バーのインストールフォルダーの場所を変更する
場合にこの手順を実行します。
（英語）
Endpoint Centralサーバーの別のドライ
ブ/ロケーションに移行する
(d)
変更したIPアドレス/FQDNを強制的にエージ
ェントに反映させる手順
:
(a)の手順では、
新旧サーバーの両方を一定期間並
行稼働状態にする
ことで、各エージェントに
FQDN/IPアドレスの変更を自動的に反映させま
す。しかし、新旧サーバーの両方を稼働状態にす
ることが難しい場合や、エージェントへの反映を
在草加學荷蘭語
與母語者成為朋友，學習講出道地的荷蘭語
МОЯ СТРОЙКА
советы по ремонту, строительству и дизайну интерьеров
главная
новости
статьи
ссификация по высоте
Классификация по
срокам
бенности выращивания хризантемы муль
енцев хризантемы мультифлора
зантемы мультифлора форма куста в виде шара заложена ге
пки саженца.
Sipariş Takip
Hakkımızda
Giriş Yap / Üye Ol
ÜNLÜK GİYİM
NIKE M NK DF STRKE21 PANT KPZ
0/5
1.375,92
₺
┄┄┄┄┄┄
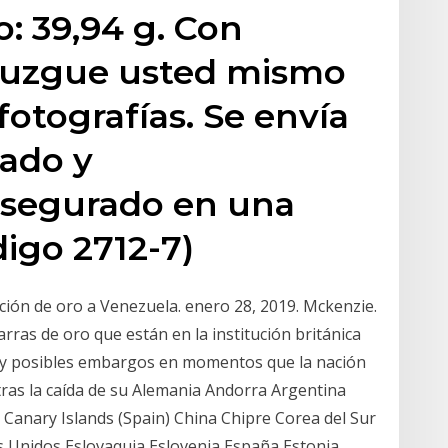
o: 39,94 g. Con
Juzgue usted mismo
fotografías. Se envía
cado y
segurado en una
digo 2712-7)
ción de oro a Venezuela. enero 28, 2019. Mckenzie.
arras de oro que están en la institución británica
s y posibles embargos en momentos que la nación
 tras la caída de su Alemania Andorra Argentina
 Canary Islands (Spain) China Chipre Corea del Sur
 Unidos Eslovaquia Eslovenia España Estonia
┄┄┄┄┄┄
* [Your task] Proceeding from the line containing "Canary Islands (Spain)" through the line containing "Unidos Eslovaquia Eslovenia España Estonia", transcribe the lines above exactly, both end lines included.

* [Response]
 Canary Islands (Spain) China Chipre Corea del Sur
 Unidos Eslovaquia Eslovenia España Estonia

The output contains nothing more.